## AIM OF THE EXERCISE
Each entry must be restated word for word.

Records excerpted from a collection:
◆ ◆ ◆ ◆
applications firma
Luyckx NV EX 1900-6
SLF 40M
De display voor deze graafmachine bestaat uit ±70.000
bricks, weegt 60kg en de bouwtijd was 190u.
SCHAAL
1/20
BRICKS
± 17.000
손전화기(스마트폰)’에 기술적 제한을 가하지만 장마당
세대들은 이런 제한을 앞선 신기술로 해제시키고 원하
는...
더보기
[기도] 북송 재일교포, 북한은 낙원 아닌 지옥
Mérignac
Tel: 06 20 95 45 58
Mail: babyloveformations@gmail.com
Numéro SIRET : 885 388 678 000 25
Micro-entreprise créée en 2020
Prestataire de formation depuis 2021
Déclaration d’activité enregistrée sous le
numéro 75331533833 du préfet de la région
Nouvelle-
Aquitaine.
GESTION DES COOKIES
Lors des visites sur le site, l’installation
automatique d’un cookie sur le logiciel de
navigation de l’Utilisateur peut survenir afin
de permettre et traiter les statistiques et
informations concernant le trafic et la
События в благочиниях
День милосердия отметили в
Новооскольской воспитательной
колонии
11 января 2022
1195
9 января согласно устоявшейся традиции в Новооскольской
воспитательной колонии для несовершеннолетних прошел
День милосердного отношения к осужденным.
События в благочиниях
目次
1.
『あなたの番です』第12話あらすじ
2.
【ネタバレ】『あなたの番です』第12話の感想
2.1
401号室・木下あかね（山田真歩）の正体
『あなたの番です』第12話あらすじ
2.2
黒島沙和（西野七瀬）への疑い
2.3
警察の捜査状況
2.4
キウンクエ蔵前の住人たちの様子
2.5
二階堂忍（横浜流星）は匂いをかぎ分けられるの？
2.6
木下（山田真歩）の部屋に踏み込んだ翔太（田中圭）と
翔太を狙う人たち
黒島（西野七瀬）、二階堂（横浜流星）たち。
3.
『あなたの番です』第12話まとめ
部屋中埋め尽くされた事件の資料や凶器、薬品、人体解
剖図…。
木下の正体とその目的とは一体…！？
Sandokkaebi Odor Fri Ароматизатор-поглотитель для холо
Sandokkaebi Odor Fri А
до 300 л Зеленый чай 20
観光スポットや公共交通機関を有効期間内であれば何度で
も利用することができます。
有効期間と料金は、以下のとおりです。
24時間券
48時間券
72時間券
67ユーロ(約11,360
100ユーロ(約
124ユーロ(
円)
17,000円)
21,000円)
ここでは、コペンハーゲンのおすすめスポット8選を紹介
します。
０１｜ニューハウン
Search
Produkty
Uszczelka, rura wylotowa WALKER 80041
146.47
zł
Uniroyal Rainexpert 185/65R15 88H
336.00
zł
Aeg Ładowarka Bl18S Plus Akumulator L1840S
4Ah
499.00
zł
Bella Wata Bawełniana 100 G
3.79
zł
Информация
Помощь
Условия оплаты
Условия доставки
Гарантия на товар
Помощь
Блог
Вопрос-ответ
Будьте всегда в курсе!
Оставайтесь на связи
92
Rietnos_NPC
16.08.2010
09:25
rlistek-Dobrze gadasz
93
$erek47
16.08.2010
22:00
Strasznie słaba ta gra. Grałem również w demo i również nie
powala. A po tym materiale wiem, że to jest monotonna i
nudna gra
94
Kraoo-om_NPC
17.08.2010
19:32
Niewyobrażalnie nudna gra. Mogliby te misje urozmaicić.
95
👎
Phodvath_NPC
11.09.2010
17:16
◆ ◆ ◆ ◆
## REPLY TO THE EXERCISE
applications firma
Luyckx NV EX 1900-6
SLF 40M
De display voor deze graafmachine bestaat uit ±70.000
bricks, weegt 60kg en de bouwtijd was 190u.
SCHAAL
1/20
BRICKS
± 17.000
손전화기(스마트폰)’에 기술적 제한을 가하지만 장마당
세대들은 이런 제한을 앞선 신기술로 해제시키고 원하
는...
더보기
[기도] 북송 재일교포, 북한은 낙원 아닌 지옥
Mérignac
Tel: 06 20 95 45 58
Mail: babyloveformations@gmail.com
Numéro SIRET : 885 388 678 000 25
Micro-entreprise créée en 2020
Prestataire de formation depuis 2021
Déclaration d’activité enregistrée sous le
numéro 75331533833 du préfet de la région
Nouvelle-
Aquitaine.
GESTION DES COOKIES
Lors des visites sur le site, l’installation
automatique d’un cookie sur le logiciel de
navigation de l’Utilisateur peut survenir afin
de permettre et traiter les statistiques et
informations concernant le trafic et la
События в благочиниях
День милосердия отметили в
Новооскольской воспитательной
колонии
11 января 2022
1195
9 января согласно устоявшейся традиции в Новооскольской
воспитательной колонии для несовершеннолетних прошел
День милосердного отношения к осужденным.
События в благочиниях
目次
1.
『あなたの番です』第12話あらすじ
2.
【ネタバレ】『あなたの番です』第12話の感想
2.1
401号室・木下あかね（山田真歩）の正体
『あなたの番です』第12話あらすじ
2.2
黒島沙和（西野七瀬）への疑い
2.3
警察の捜査状況
2.4
キウンクエ蔵前の住人たちの様子
2.5
二階堂忍（横浜流星）は匂いをかぎ分けられるの？
2.6
木下（山田真歩）の部屋に踏み込んだ翔太（田中圭）と
翔太を狙う人たち
黒島（西野七瀬）、二階堂（横浜流星）たち。
3.
『あなたの番です』第12話まとめ
部屋中埋め尽くされた事件の資料や凶器、薬品、人体解
剖図…。
木下の正体とその目的とは一体…！？
Sandokkaebi Odor Fri Ароматизатор-поглотитель для холо
Sandokkaebi Odor Fri А
до 300 л Зеленый чай 20
観光スポットや公共交通機関を有効期間内であれば何度で
も利用することができます。
有効期間と料金は、以下のとおりです。
24時間券
48時間券
72時間券
67ユーロ(約11,360
100ユーロ(約
124ユーロ(
円)
17,000円)
21,000円)
ここでは、コペンハーゲンのおすすめスポット8選を紹介
します。
０１｜ニューハウン
Search
Produkty
Uszczelka, rura wylotowa WALKER 80041
146.47
zł
Uniroyal Rainexpert 185/65R15 88H
336.00
zł
Aeg Ładowarka Bl18S Plus Akumulator L1840S
4Ah
499.00
zł
Bella Wata Bawełniana 100 G
3.79
zł
Информация
Помощь
Условия оплаты
Условия доставки
Гарантия на товар
Помощь
Блог
Вопрос-ответ
Будьте всегда в курсе!
Оставайтесь на связи
92
Rietnos_NPC
16.08.2010
09:25
rlistek-Dobrze gadasz
93
$erek47
16.08.2010
22:00
Strasznie słaba ta gra. Grałem również w demo i również nie
powala. A po tym materiale wiem, że to jest monotonna i
nudna gra
94
Kraoo-om_NPC
17.08.2010
19:32
Niewyobrażalnie nudna gra. Mogliby te misje urozmaicić.
95
👎
Phodvath_NPC
11.09.2010
17:16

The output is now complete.